*** Records for the exercise Section Begins ***

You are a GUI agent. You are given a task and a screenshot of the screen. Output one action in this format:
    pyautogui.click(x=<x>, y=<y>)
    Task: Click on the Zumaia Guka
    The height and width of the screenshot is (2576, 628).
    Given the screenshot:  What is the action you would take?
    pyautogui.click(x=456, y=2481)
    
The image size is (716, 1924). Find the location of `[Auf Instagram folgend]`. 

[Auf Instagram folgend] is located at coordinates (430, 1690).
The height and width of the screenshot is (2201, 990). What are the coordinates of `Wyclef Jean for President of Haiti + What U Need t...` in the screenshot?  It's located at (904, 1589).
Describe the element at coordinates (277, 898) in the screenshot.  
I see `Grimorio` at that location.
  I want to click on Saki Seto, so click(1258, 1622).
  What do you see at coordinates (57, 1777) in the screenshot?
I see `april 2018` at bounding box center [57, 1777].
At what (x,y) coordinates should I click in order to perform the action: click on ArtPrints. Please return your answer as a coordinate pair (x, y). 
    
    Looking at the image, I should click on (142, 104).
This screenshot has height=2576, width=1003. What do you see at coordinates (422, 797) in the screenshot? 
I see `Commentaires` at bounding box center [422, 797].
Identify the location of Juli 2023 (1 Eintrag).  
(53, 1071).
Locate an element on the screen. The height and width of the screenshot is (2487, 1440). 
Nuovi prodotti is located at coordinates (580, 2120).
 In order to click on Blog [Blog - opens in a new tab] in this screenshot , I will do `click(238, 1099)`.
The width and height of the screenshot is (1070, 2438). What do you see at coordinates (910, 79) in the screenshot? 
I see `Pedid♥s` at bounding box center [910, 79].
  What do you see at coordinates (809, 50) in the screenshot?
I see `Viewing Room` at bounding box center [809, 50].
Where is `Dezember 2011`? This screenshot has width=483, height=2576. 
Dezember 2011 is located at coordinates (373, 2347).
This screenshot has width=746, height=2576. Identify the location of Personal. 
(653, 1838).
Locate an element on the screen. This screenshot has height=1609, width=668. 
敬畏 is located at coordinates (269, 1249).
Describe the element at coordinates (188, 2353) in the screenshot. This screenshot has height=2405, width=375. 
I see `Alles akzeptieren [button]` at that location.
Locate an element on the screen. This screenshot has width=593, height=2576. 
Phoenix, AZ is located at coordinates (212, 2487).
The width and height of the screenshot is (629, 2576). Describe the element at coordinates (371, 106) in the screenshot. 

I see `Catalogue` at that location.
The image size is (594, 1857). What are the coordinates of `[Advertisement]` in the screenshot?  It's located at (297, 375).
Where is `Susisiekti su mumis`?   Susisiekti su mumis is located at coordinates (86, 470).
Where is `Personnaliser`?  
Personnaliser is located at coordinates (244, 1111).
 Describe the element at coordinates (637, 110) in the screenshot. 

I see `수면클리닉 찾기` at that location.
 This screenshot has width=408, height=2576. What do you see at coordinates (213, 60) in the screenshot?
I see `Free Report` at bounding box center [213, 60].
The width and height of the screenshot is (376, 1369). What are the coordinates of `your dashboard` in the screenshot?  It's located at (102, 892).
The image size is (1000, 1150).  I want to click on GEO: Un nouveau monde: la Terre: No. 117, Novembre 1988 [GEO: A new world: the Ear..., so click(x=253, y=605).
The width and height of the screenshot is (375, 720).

*** Records for the exercise Section Ends ***

▶ [The problem] Reproduce every entry above so that each one matches its source exactly.

▶ [Solution to this task]
You are a GUI agent. You are given a task and a screenshot of the screen. Output one action in this format:
    pyautogui.click(x=<x>, y=<y>)
    Task: Click on the Zumaia Guka
    The height and width of the screenshot is (2576, 628).
    Given the screenshot:  What is the action you would take?
    pyautogui.click(x=456, y=2481)
    
The image size is (716, 1924). Find the location of `[Auf Instagram folgend]`. 

[Auf Instagram folgend] is located at coordinates (430, 1690).
The height and width of the screenshot is (2201, 990). What are the coordinates of `Wyclef Jean for President of Haiti + What U Need t...` in the screenshot?  It's located at (904, 1589).
Describe the element at coordinates (277, 898) in the screenshot.  
I see `Grimorio` at that location.
  I want to click on Saki Seto, so click(1258, 1622).
  What do you see at coordinates (57, 1777) in the screenshot?
I see `april 2018` at bounding box center [57, 1777].
At what (x,y) coordinates should I click in order to perform the action: click on ArtPrints. Please return your answer as a coordinate pair (x, y). 
    
    Looking at the image, I should click on (142, 104).
This screenshot has height=2576, width=1003. What do you see at coordinates (422, 797) in the screenshot? 
I see `Commentaires` at bounding box center [422, 797].
Identify the location of Juli 2023 (1 Eintrag).  
(53, 1071).
Locate an element on the screen. The height and width of the screenshot is (2487, 1440). 
Nuovi prodotti is located at coordinates (580, 2120).
 In order to click on Blog [Blog - opens in a new tab] in this screenshot , I will do `click(238, 1099)`.
The width and height of the screenshot is (1070, 2438). What do you see at coordinates (910, 79) in the screenshot? 
I see `Pedid♥s` at bounding box center [910, 79].
  What do you see at coordinates (809, 50) in the screenshot?
I see `Viewing Room` at bounding box center [809, 50].
Where is `Dezember 2011`? This screenshot has width=483, height=2576. 
Dezember 2011 is located at coordinates (373, 2347).
This screenshot has width=746, height=2576. Identify the location of Personal. 
(653, 1838).
Locate an element on the screen. This screenshot has height=1609, width=668. 
敬畏 is located at coordinates (269, 1249).
Describe the element at coordinates (188, 2353) in the screenshot. This screenshot has height=2405, width=375. 
I see `Alles akzeptieren [button]` at that location.
Locate an element on the screen. This screenshot has width=593, height=2576. 
Phoenix, AZ is located at coordinates (212, 2487).
The width and height of the screenshot is (629, 2576). Describe the element at coordinates (371, 106) in the screenshot. 

I see `Catalogue` at that location.
The image size is (594, 1857). What are the coordinates of `[Advertisement]` in the screenshot?  It's located at (297, 375).
Where is `Susisiekti su mumis`?   Susisiekti su mumis is located at coordinates (86, 470).
Where is `Personnaliser`?  
Personnaliser is located at coordinates (244, 1111).
 Describe the element at coordinates (637, 110) in the screenshot. 

I see `수면클리닉 찾기` at that location.
 This screenshot has width=408, height=2576. What do you see at coordinates (213, 60) in the screenshot?
I see `Free Report` at bounding box center [213, 60].
The width and height of the screenshot is (376, 1369). What are the coordinates of `your dashboard` in the screenshot?  It's located at (102, 892).
The image size is (1000, 1150).  I want to click on GEO: Un nouveau monde: la Terre: No. 117, Novembre 1988 [GEO: A new world: the Ear..., so click(x=253, y=605).
The width and height of the screenshot is (375, 720).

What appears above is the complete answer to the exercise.